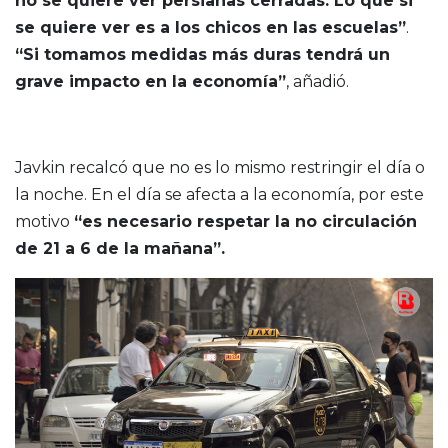
no se quiere ver persianas cerradas. Lo que si
se quiere ver es a los chicos en las escuelas”
.
“Si tomamos medidas más duras tendrá un
grave impacto en la economía”
, añadió.
Javkin recalcó que no es lo mismo restringir el día o
la noche. En el día se afecta a la economía, por este
motivo
“es necesario respetar la no circulación
de 21 a 6 de la mañana”.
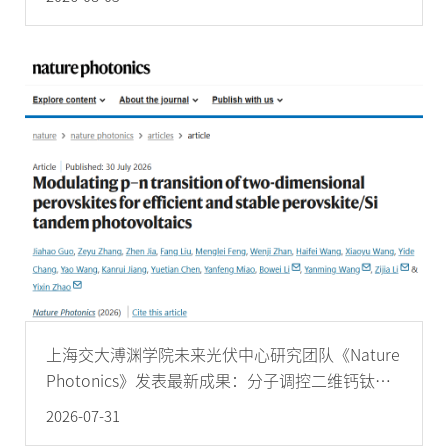
上海交大溥渊学院未来光伏中心研究团队《Nature
Photonics》发表最新成果：分子调控二维钙钛矿
p-n类型转变 实现高效稳定叠层太阳能电池
2026-07-31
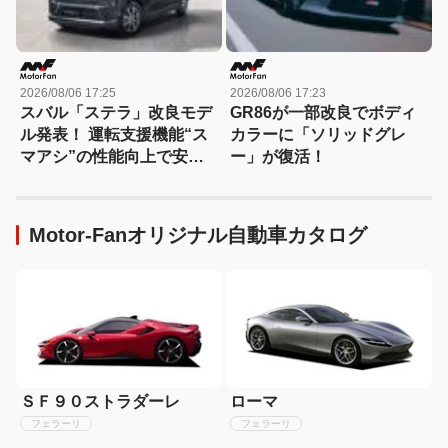
2026/08/06 17:25
2026/08/06 17:23
スバル「ステラ」改良モデ
GR86が一部改良でボディ
ル発表！ 運転支援機能“ス
カラーに「ソリッドグレ
マアシ”の性能向上で安心
ー」が復活！
感さらにアップ
Motor-Fanオリジナル自動車カタログ
ＳＦ９０ストラダーレ
ローマ
フェラーリ
フェラーリ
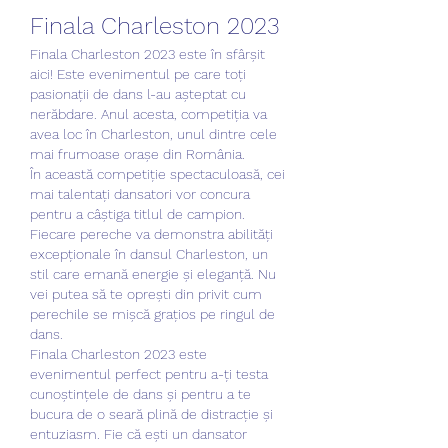
Finala Charleston 2023
Finala Charleston 2023 este în sfârșit 
aici! Este evenimentul pe care toți 
pasionații de dans l-au așteptat cu 
nerăbdare. Anul acesta, competiția va 
avea loc în Charleston, unul dintre cele 
mai frumoase orașe din România.
În această competiție spectaculoasă, cei 
mai talentați dansatori vor concura 
pentru a câștiga titlul de campion. 
Fiecare pereche va demonstra abilități 
excepționale în dansul Charleston, un 
stil care emană energie și eleganță. Nu 
vei putea să te oprești din privit cum 
perechile se mișcă grațios pe ringul de 
dans.
Finala Charleston 2023 este 
evenimentul perfect pentru a-ți testa 
cunoștințele de dans și pentru a te 
bucura de o seară plină de distracție și 
entuziasm. Fie că ești un dansator 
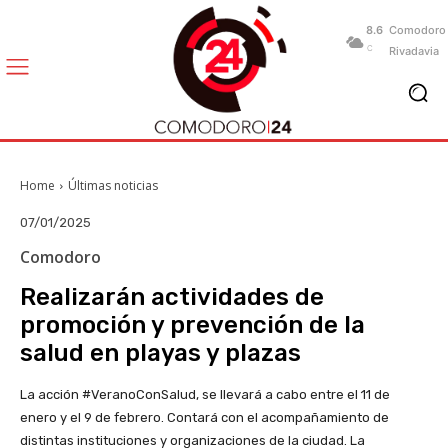
8.6
Comodoro
C
Rivadavia
Home
Últimas noticias
07/01/2025
Comodoro
Realizarán actividades de
promoción y prevención de la
salud en playas y plazas
La acción #VeranoConSalud, se llevará a cabo entre el 11 de
enero y el 9 de febrero. Contará con el acompañamiento de
distintas instituciones y organizaciones de la ciudad. La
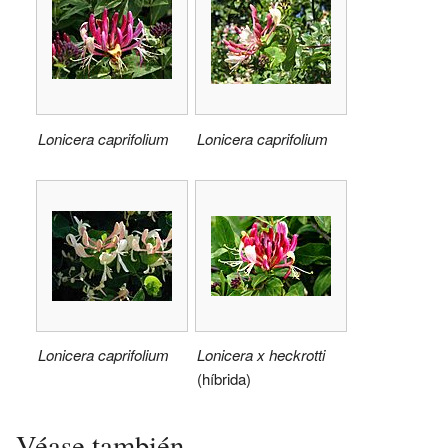
Lonicera caprifolium
Lonicera caprifolium
Lonicera caprifolium
Lonicera x heckrotti
(híbrida)
Véase también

○ ○ ○ ○ ○

*Exercise instructions*:
Could all the data above be given again exactly, leaving out its images?

*Written response*:
no se quiere ver persianas cerradas. Lo que si
se quiere ver es a los chicos en las escuelas”
.
“Si tomamos medidas más duras tendrá un
grave impacto en la economía”
, añadió.
Javkin recalcó que no es lo mismo restringir el día o
la noche. En el día se afecta a la economía, por este
motivo
“es necesario respetar la no circulación
de 21 a 6 de la mañana”.
上海交大溥渊学院未来光伏中心研究团队《Nature
Photonics》发表最新成果：分子调控二维钙钛矿
p-n类型转变 实现高效稳定叠层太阳能电池
2026-07-31
2026/08/06 17:25
2026/08/06 17:23
スバル「ステラ」改良モデ
GR86が一部改良でボディ
ル発表！ 運転支援機能“ス
カラーに「ソリッドグレ
マアシ”の性能向上で安心
ー」が復活！
感さらにアップ
Motor-Fanオリジナル自動車カタログ
ＳＦ９０ストラダーレ
ローマ
フェラーリ
フェラーリ
Finala Charleston 2023
Finala Charleston 2023 este în sfârșit 
aici! Este evenimentul pe care toți 
pasionații de dans l-au așteptat cu 
nerăbdare. Anul acesta, competiția va 
avea loc în Charleston, unul dintre cele 
mai frumoase orașe din România.
În această competiție spectaculoasă, cei 
mai talentați dansatori vor concura 
pentru a câștiga titlul de campion. 
Fiecare pereche va demonstra abilități 
excepționale în dansul Charleston, un 
stil care emană energie și eleganță. Nu 
vei putea să te oprești din privit cum 
perechile se mișcă grațios pe ringul de 
dans.
Finala Charleston 2023 este 
evenimentul perfect pentru a-ți testa 
cunoștințele de dans și pentru a te 
bucura de o seară plină de distracție și 
entuziasm. Fie că ești un dansator 
8.6
Comodoro
C
Rivadavia
Home
Últimas noticias
07/01/2025
Comodoro
Realizarán actividades de
promoción y prevención de la
salud en playas y plazas
La acción #VeranoConSalud, se llevará a cabo entre el 11 de
enero y el 9 de febrero. Contará con el acompañamiento de
distintas instituciones y organizaciones de la ciudad. La
Lonicera caprifolium
Lonicera caprifolium
Lonicera caprifolium
Lonicera x heckrotti
(híbrida)
Véase también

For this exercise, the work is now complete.